__AIM OF THE EXERCISE__:
Restate all entries exactly. Skip the images.

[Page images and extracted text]
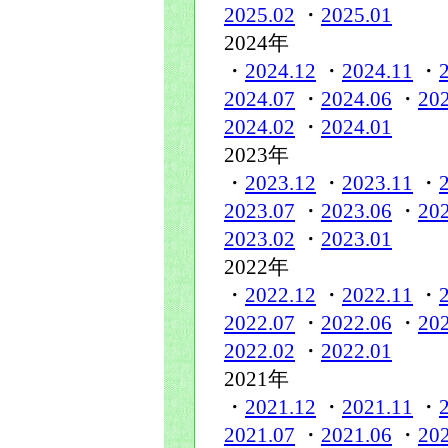
2025.02
・
2025.01
2024年
・
2024.12
・
2024.11
・
2024.07
・
2024.06
・
20
2024.02
・
2024.01
2023年
・
2023.12
・
2023.11
・
2023.07
・
2023.06
・
20
2023.02
・
2023.01
2022年
・
2022.12
・
2022.11
・
2022.07
・
2022.06
・
20
2022.02
・
2022.01
2021年
・
2021.12
・
2021.11
・
2021.07
・
2021.06
・
20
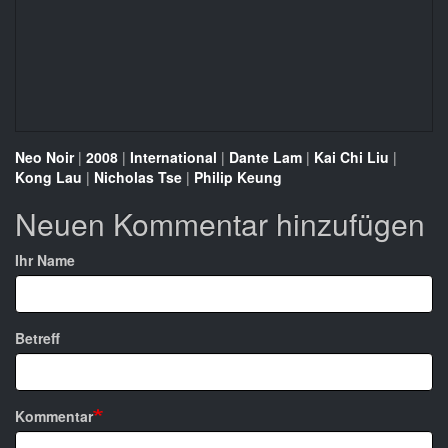
Neo Noir
|
2008
|
International
|
Dante Lam
|
Kai Chi Liu
|
Kong Lau
|
Nicholas Tse
|
Philip Keung
Neuen Kommentar hinzufügen
Ihr Name
Betreff
Kommentar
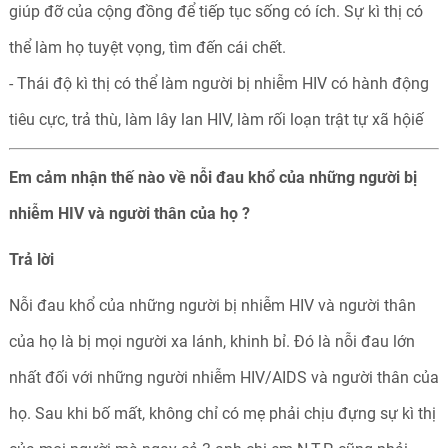
giúp đỡ của cộng đồng để tiếp tục sống có ích. Sự kì thị có
thể làm họ tuyệt vọng, tìm đến cái chết.
- Thái độ kì thị có thể làm người bị nhiễm HIV có hành động
tiêu cực, trả thù, làm lây lan HIV, làm rối loạn trật tự xã hộiế
Em cảm nhận thế nào về nỗi đau khổ của những người bị
nhiễm HIV và người thân của họ ?
Trả
lời
Nỗi đau khổ của những người bị nhiễm HIV và người thân
của họ là bị mọi người xa lánh, khinh bỉ. Đó là nỗi đau lớn
nhất đối với những người nhiễm HIV/AIDS và người thân của
họ. Sau khi bố mất, không chỉ có mẹ phải chịu đựng sự kì thị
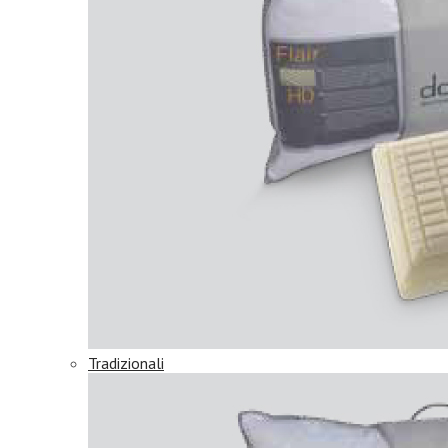
Tradizionali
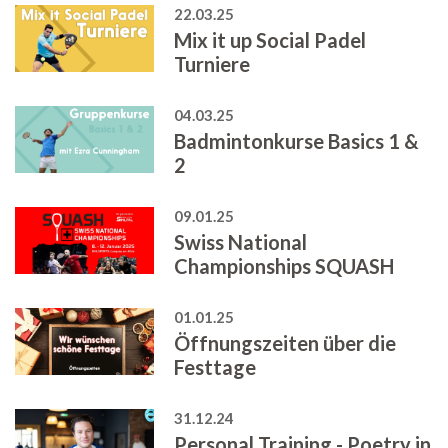
22.03.25
Mix it up Social Padel
Turniere
04.03.25
Badmintonkurse Basics 1 &
2
09.01.25
Swiss National
Championships SQUASH
01.01.25
Öffnungszeiten über die
Festtage
31.12.24
Personal Training - Poetry in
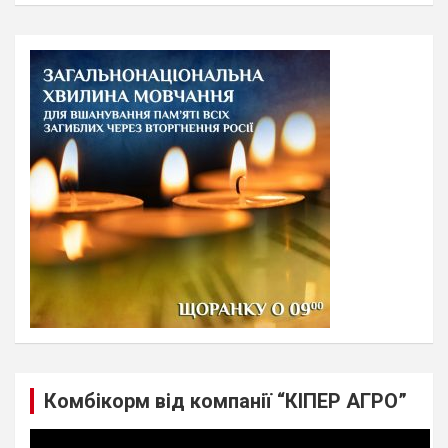
a
r
c
h
Комбікорм від компанії “КІПЕР АГРО”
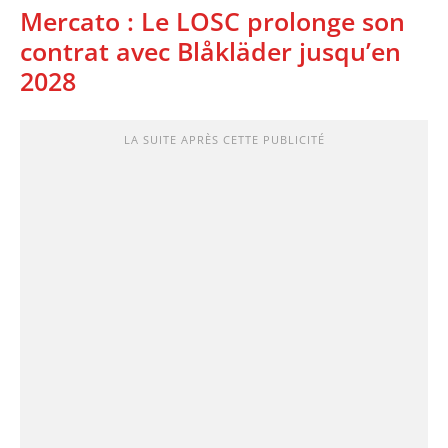
Mercato : Le LOSC prolonge son
contrat avec Blåkläder jusqu’en
2028
LA SUITE APRÈS CETTE PUBLICITÉ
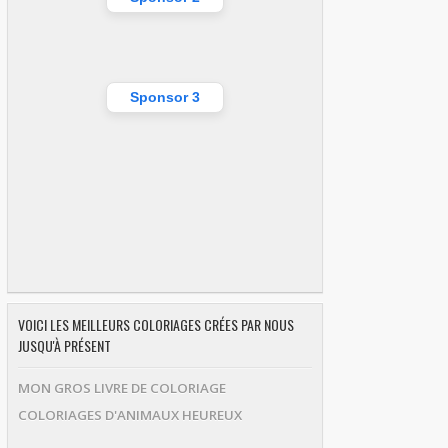
Sponsor 3
VOICI LES MEILLEURS COLORIAGES CRÉES PAR NOUS
JUSQU'À PRÉSENT
MON GROS LIVRE DE COLORIAGE
COLORIAGES D'ANIMAUX HEUREUX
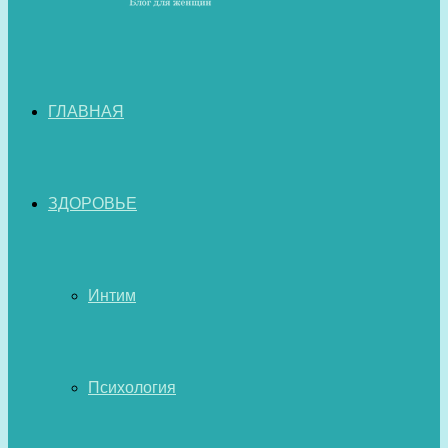
ГЛАВНАЯ
ЗДОРОВЬЕ
Интим
Психология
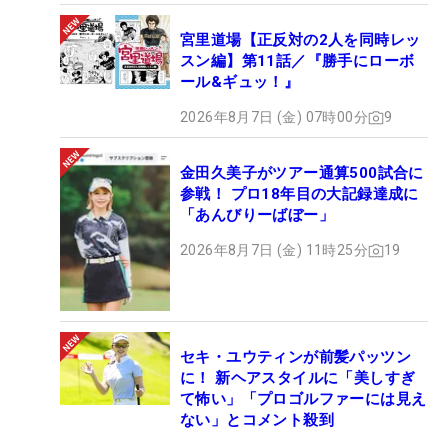
宮里道場【正反対の2人を同時レッ
スン編】第11話／『勝手にローボ
ール&ギュッ！』
2026年8月7日 (金) 07時00分
9
金田久美子がツアー通算500試合に
参戦！ プロ18年目の大記録達成に
「あんびりーばぼー」
2026年8月7日 (金) 11時25分
19
セキ・ユウティンが前髪パッツン
に！ 新ヘアスタイルに「美しすぎ
て怖い」「プロゴルファーには見え
ない」とコメント殺到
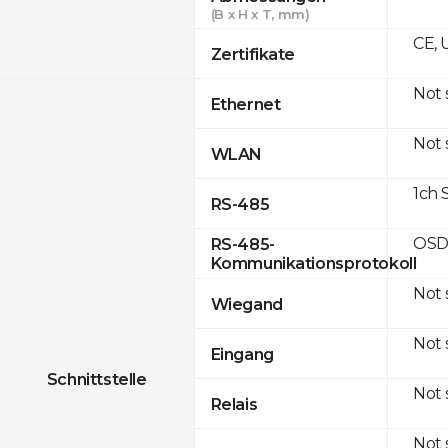
(B x H x T, mm)
CE, 
Zertifikate
Not
Ethernet
Not
WLAN
1ch 
RS-485
OSD
RS-485-
Kommunikationsprotokoll
Not
Wiegand
Not
Eingang
Schnittstelle
Not
Relais
Not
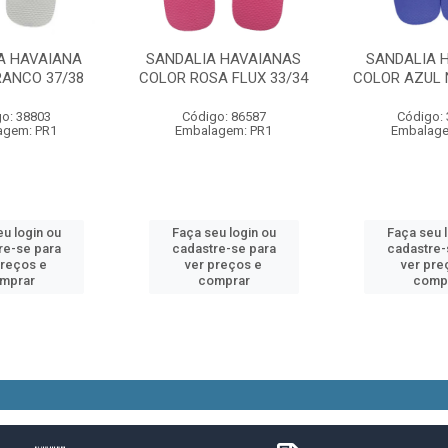
A HAVAIANA
SANDALIA HAVAIANAS
SANDALIA 
RANCO 37/38
COLOR ROSA FLUX 33/34
COLOR AZUL 
o: 38803
Código: 86587
Código:
agem: PR1
Embalagem: PR1
Embalage
u login ou
Faça seu login ou
Faça seu 
re-se para
cadastre-se para
cadastre-
preços e
ver preços e
ver pre
mprar
comprar
comp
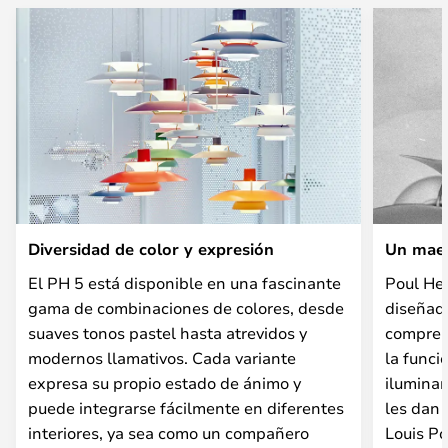
Diversidad de color y expresión
Un maes
El PH 5 está disponible en una fascinante
Poul He
gama de combinaciones de colores, desde
diseñado
suaves tonos pastel hasta atrevidos y
compren
modernos llamativos. Cada variante
la funci
expresa su propio estado de ánimo y
iluminan
puede integrarse fácilmente en diferentes
les dan 
interiores, ya sea como un compañero
Louis Po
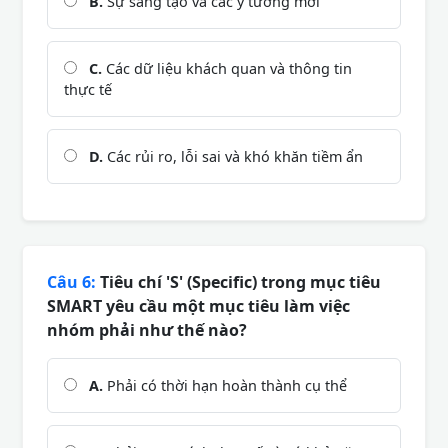
B.
Sự sáng tạo và các ý tưởng mới
C.
Các dữ liệu khách quan và thông tin
thực tế
D.
Các rủi ro, lỗi sai và khó khăn tiềm ẩn
Câu 6:
Tiêu chí 'S' (Specific) trong mục tiêu
SMART yêu cầu một mục tiêu làm việc
nhóm phải như thế nào?
A.
Phải có thời hạn hoàn thành cụ thể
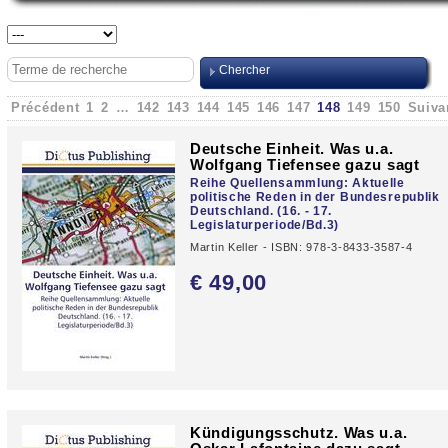
Précédent
1
2
…
142
143
144
145
146
147
148
149
150
Suiva
Deutsche Einheit. Was u.a.
Wolfgang Tiefensee gazu sagt
Reihe Quellensammlung: Aktuelle
politische Reden in der Bundesrepublik
Deutschland. (16. - 17.
Legislaturperiode/Bd.3)
Martin Keller - ISBN: 978-3-8433-3587-4
€ 49,
00
Kündigungsschutz. Was u.a.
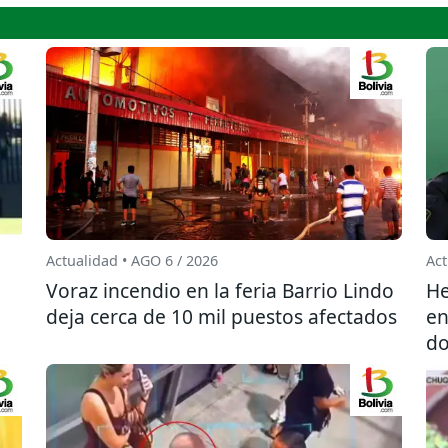
Actualidad • AGO 6 / 2026
Act
l
Voraz incendio en la feria Barrio Lindo
He
deja cerca de 10 mil puestos afectados
en
do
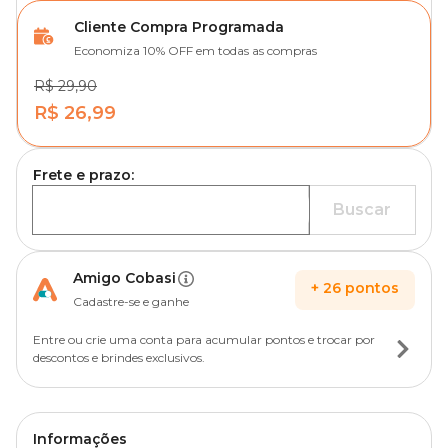
Cliente Compra Programada
Economiza 10% OFF em todas as compras
R$ 29,90
R$ 26,99
Frete e prazo:
Buscar
Amigo Cobasi
+
26
pontos
Cadastre-se e ganhe
Entre ou crie uma conta para acumular pontos e trocar por
descontos e brindes exclusivos.
Informações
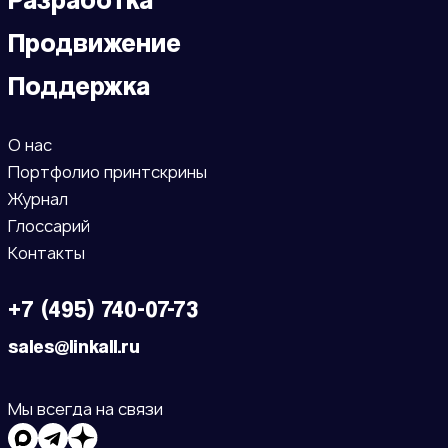
Продвижение
Поддержка
О нас
Портфолио принтскрины
Журнал
Глоссарий
Контакты
+7 (495) 740-07-73
sales@linkall.ru
Мы всегда на связи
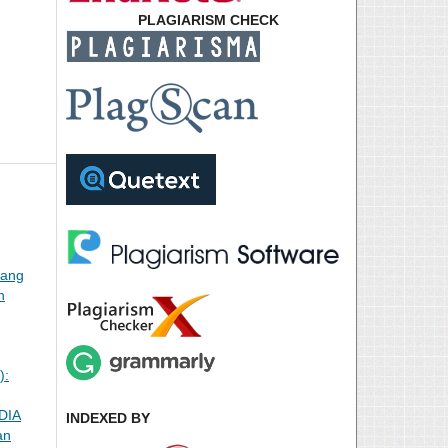
PLAGIARISM CHECK
wang
n
):
DIA
INDEXED BY
an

__REPLY TO THE TASK__:
2025.02
・
2025.01
2024年
・
2024.12
・
2024.11
・
2024.07
・
2024.06
・
20
2024.02
・
2024.01
2023年
・
2023.12
・
2023.11
・
2023.07
・
2023.06
・
20
2023.02
・
2023.01
2022年
・
2022.12
・
2022.11
・
2022.07
・
2022.06
・
20
2022.02
・
2022.01
2021年
・
2021.12
・
2021.11
・
2021.07
・
2021.06
・
20
Neo Noir
|
2008
|
International
|
Dante Lam
|
Kai Chi Liu
|
Kong Lau
|
Nicholas Tse
|
Philip Keung
Neuen Kommentar hinzufügen
Ihr Name
Betreff
Kommentar
giúp đỡ của cộng đồng để tiếp tục sống có ích. Sự kì thị có
thể làm họ tuyệt vọng, tìm đến cái chết.
- Thái độ kì thị có thể làm người bị nhiễm HIV có hành động
tiêu cực, trả thù, làm lây lan HIV, làm rối loạn trật tự xã hộiế
Em cảm nhận thế nào về nỗi đau khổ của những người bị
nhiễm HIV và người thân của họ ?
Trả
lời
Nỗi đau khổ của những người bị nhiễm HIV và người thân
của họ là bị mọi người xa lánh, khinh bỉ. Đó là nỗi đau lớn
nhất đối với những người nhiễm HIV/AIDS và người thân của
họ. Sau khi bố mất, không chỉ có mẹ phải chịu đựng sự kì thị
Tradizionali
22.03.25
Mix it up Social Padel
Turniere
04.03.25
Badmintonkurse Basics 1 &
2
09.01.25
Swiss National
Championships SQUASH
01.01.25
Öffnungszeiten über die
Festtage
31.12.24
Personal Training - Poetry in
a
r
c
h
Комбікорм від компанії “КІПЕР АГРО”
Mercato : Le LOSC prolonge son
contrat avec Blåkläder jusqu’en
2028
LA SUITE APRÈS CETTE PUBLICITÉ
Sponsor 3
VOICI LES MEILLEURS COLORIAGES CRÉES PAR NOUS
JUSQU'À PRÉSENT
MON GROS LIVRE DE COLORIAGE
COLORIAGES D'ANIMAUX HEUREUX
ГЛАВНАЯ
ЗДОРОВЬЕ
Интим
Психология
宮里道場【正反対の2人を同時レッ
スン編】第11話／『勝手にローボ
ール&ギュッ！』
2026年8月7日 (金) 07時00分
9
金田久美子がツアー通算500試合に
参戦！ プロ18年目の大記録達成に
「あんびりーばぼー」
2026年8月7日 (金) 11時25分
19
セキ・ユウティンが前髪パッツン
に！ 新ヘアスタイルに「美しすぎ
て怖い」「プロゴルファーには見え
ない」とコメント殺到
(B x H x T, mm)
CE, 
Zertifikate
Not
Ethernet
Not
WLAN
1ch 
RS-485
OSD
RS-485-
Kommunikationsprotokoll
Not
Wiegand
Not
Eingang
Schnittstelle
Not
Relais
Not
A HAVAIANA
SANDALIA HAVAIANAS
SANDALIA 
RANCO 37/38
COLOR ROSA FLUX 33/34
COLOR AZUL 
o: 38803
Código: 86587
Código:
agem: PR1
Embalagem: PR1
Embalage
u login ou
Faça seu login ou
Faça seu 
re-se para
cadastre-se para
cadastre-
preços e
ver preços e
ver pre
mprar
comprar
comp
Diversidad de color y expresión
Un maes
El PH 5 está disponible en una fascinante
Poul He
gama de combinaciones de colores, desde
diseñado
suaves tonos pastel hasta atrevidos y
compren
modernos llamativos. Cada variante
la funci
expresa su propio estado de ánimo y
iluminan
puede integrarse fácilmente en diferentes
les dan 
interiores, ya sea como un compañero
Louis Po
B.
Sự sáng tạo và các ý tưởng mới
C.
Các dữ liệu khách quan và thông tin
thực tế
D.
Các rủi ro, lỗi sai và khó khăn tiềm ẩn
Câu 6:
Tiêu chí 'S' (Specific) trong mục tiêu
SMART yêu cầu một mục tiêu làm việc
nhóm phải như thế nào?
A.
Phải có thời hạn hoàn thành cụ thể
Précédent
1
2
…
142
143
144
145
146
147
148
149
150
Suiva
Deutsche Einheit. Was u.a.
Wolfgang Tiefensee gazu sagt
Reihe Quellensammlung: Aktuelle
politische Reden in der Bundesrepublik
Deutschland. (16. - 17.
Legislaturperiode/Bd.3)
Martin Keller - ISBN: 978-3-8433-3587-4
€ 49,
00
Kündigungsschutz. Was u.a.
Actualidad • AGO 6 / 2026
Act
l
Voraz incendio en la feria Barrio Lindo
He
deja cerca de 10 mil puestos afectados
en
do
Cliente Compra Programada
Economiza 10% OFF em todas as compras
R$ 29,90
R$ 26,99
Frete e prazo:
Buscar
Amigo Cobasi
+
26
pontos
Cadastre-se e ganhe
Entre ou crie uma conta para acumular pontos e trocar por
descontos e brindes exclusivos.
Informações
Продвижение
Поддержка
О нас
Портфолио принтскрины
Журнал
Глоссарий
Контакты
+7 (495) 740-07-73
sales@linkall.ru
Мы всегда на связи
PLAGIARISM CHECK
wang
n
):
DIA
INDEXED BY
an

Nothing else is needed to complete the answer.